7.8 miles and 35 minutes later (I don't drive slow, I shop slow), I'm back. Ready to go.

I'll spare you the details, but let's just say this episode would be trending out of pure absurdity. I technically didn't have the correct pot, so instead used a large cast iron roasting pot that took over half the stove. I could have roasted the cauliflower while I went to the store to get the onion, but that didn't occur to me until halfway through cooking, having already added 35 minutes to the preparation time. I decided to double the recipe and failed to realize I only had one of everything (except cauliflower); but I had already started so, well, I went with it and got creative. While vigorously zesting a lemon (1 teaspooon's worth to be exact), I may have included grating my knuckle in the process. And to top it off, my stomach was growling before I even started making dinner. (Taco Bell is right next to the grocery store and it took everything within me to not give up and instead just grab some quality, healthy, organic, grass-fed burritos and a crunchwrap supreme–TJ's choice.)

2.5 hours later, dinner is served. Soup and bread that I didn't make. That's it.

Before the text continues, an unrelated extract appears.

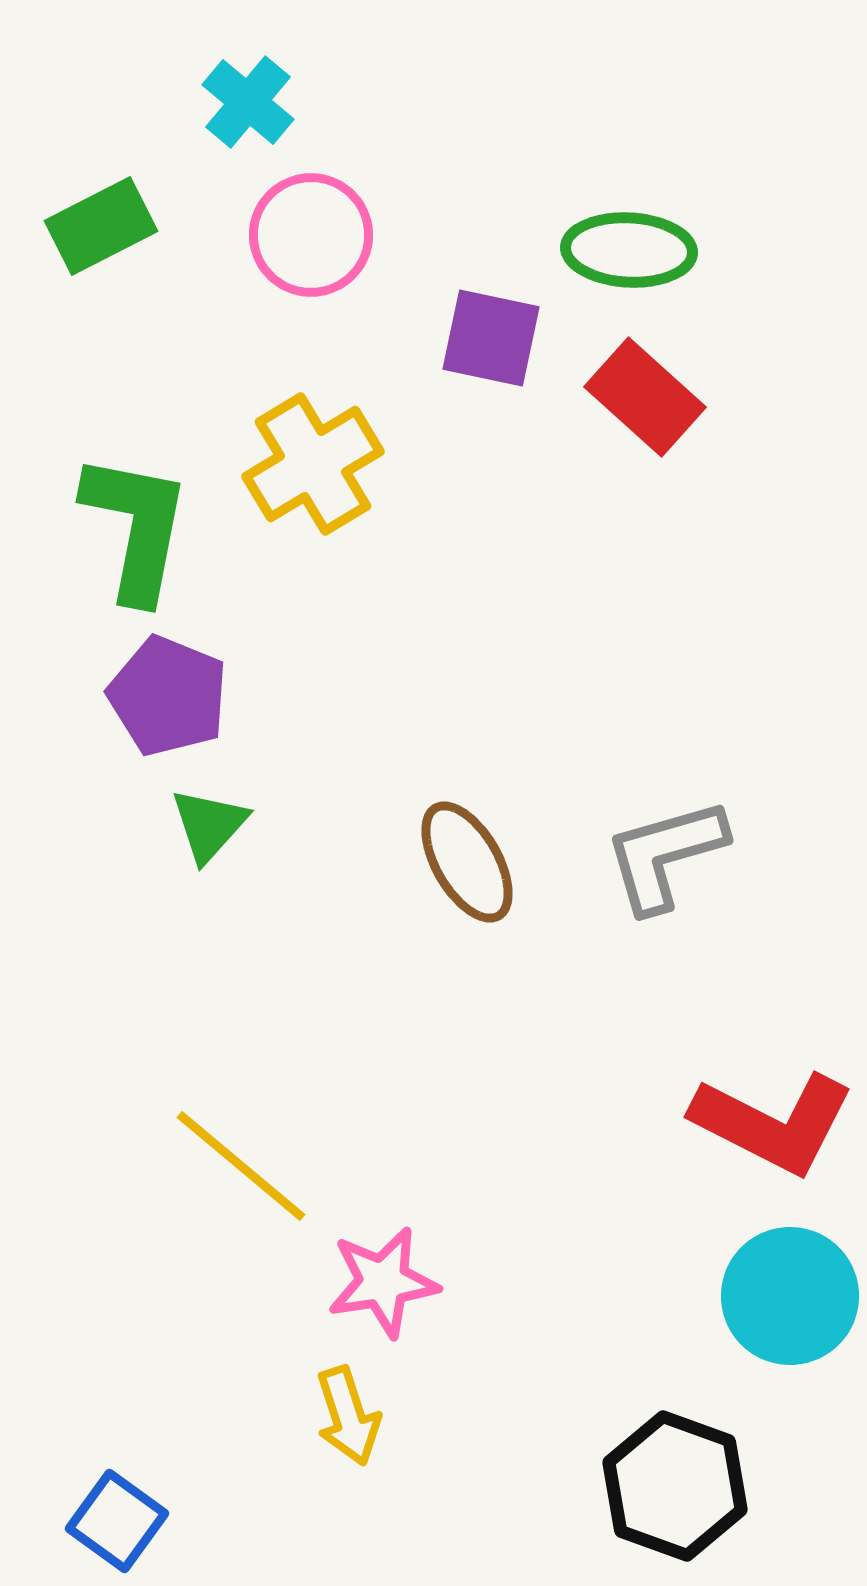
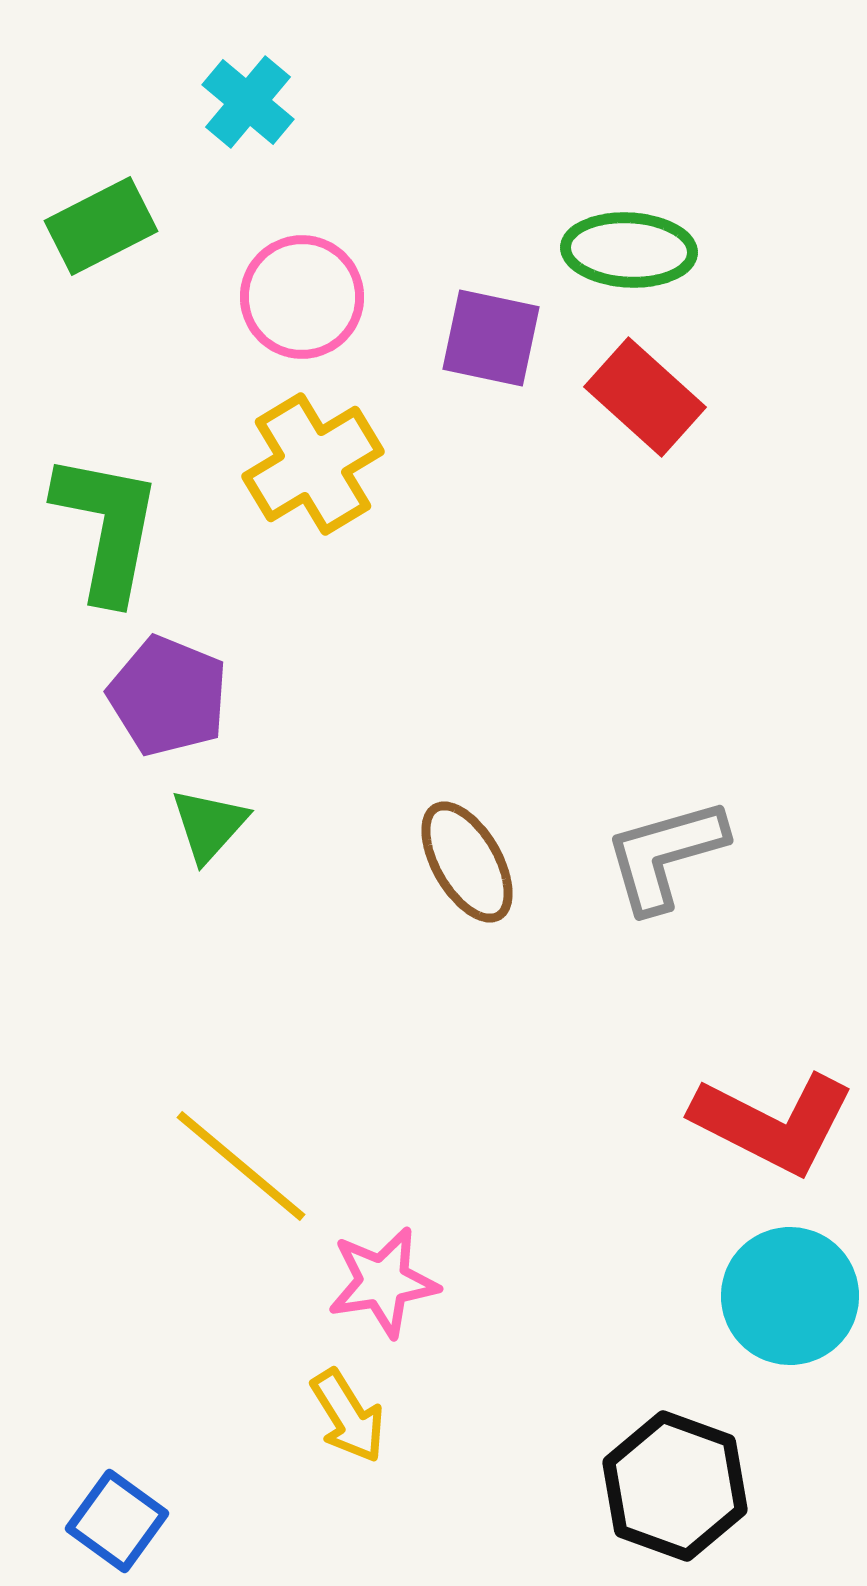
pink circle: moved 9 px left, 62 px down
green L-shape: moved 29 px left
yellow arrow: rotated 14 degrees counterclockwise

It would've taken even longer if I made the side salad that I had hoped, but totally forgot until the hot soup and warm bread were already plated. I was tempted to do it anyway, at the expense of the hot meal getting cold. It wasn't until TJ said he didn't want salad at least 3 times that I realized it might be a bad idea.

Time: 4.5 hours

Distance: 53.4 miles (yesterday and the 7.8 from tonight)

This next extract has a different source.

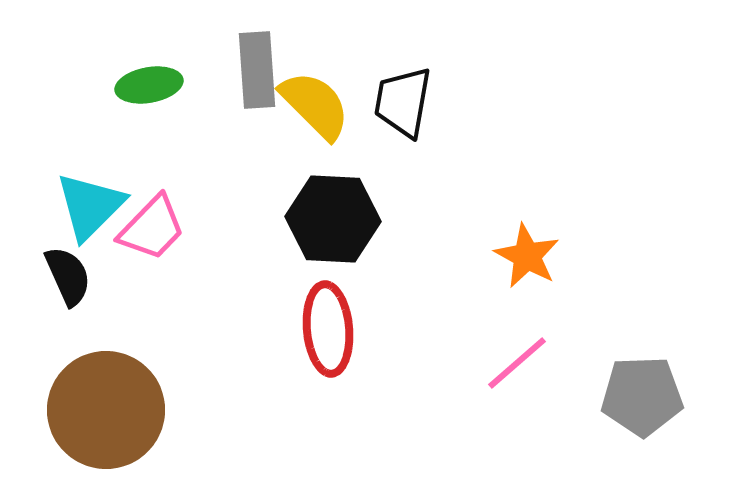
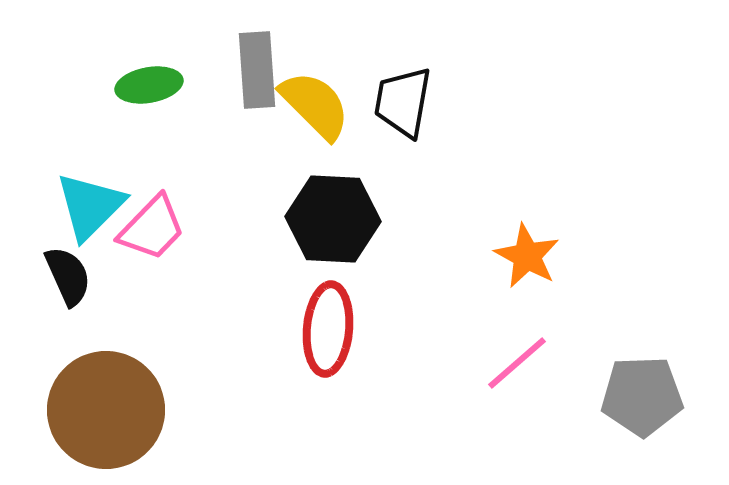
red ellipse: rotated 10 degrees clockwise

Grocery Items: 5, plus an onion

Worth It: Absolutely

Beside my very unexpected post-dinner rant and cry about, ya know, things related to the meaning of my life, dinner was really, really (magically) good as I sit here and think about it.

Somehow the soup tasted wonderful and was the perfect meal on another unexpected wind/rain storm filled night. We cleared off the table (from our latest board game) and sat together to eat. I lit candles (but forgot to turn the overhead light off), used cloth napkins (it's more fun; but we also only have cloth ones that belonged to my grandma so not much of an option there), and tiredly chatted between shoveling down our food (remember how hungry I was before dinner?).

My tendency is to be critical of and focus on the ridiculous details, instantly narrowing in on the points that might make something more interesting or humorous, and as a result, I often experience them negatively. As true as the details are, and as much as they make for a medium-witty read, it is not in the critique of them that I will find the satisfaction or the worthiness I am seeking. It's in the pausing, the presence, the appreciation of the details that open up our hearts to the goodness in the madness.

As the week draws to a close (and I try not to flip out that we are already over halfway through January) I want to remember to hold onto the goodness. To see it, to name it, to experience it; and if it requires a 7.8 mile drive to get an onion, to know that it was worth it–mostly because we have leftovers.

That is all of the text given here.